(EXERCISE BRIEF)
In the records that follow, find each line containing "shared" and copy it.

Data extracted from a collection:
━━━━━━━━━━

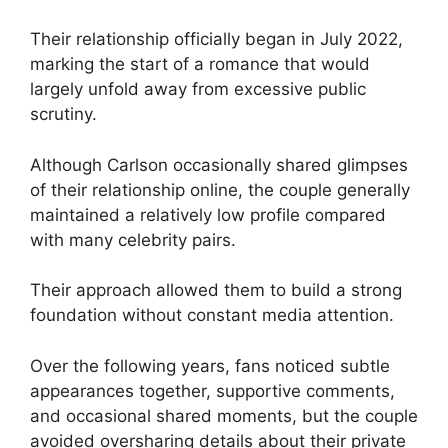
Their relationship officially began in July 2022,
marking the start of a romance that would
largely unfold away from excessive public
scrutiny.
Although Carlson occasionally shared glimpses
of their relationship online, the couple generally
maintained a relatively low profile compared
with many celebrity pairs.
Their approach allowed them to build a strong
foundation without constant media attention.
Over the following years, fans noticed subtle
appearances together, supportive comments,
and occasional shared moments, but the couple
avoided oversharing details about their private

━━━━━━━━━━

(WRITTEN RESPONSE)
Although Carlson occasionally shared glimpses
and occasional shared moments, but the couple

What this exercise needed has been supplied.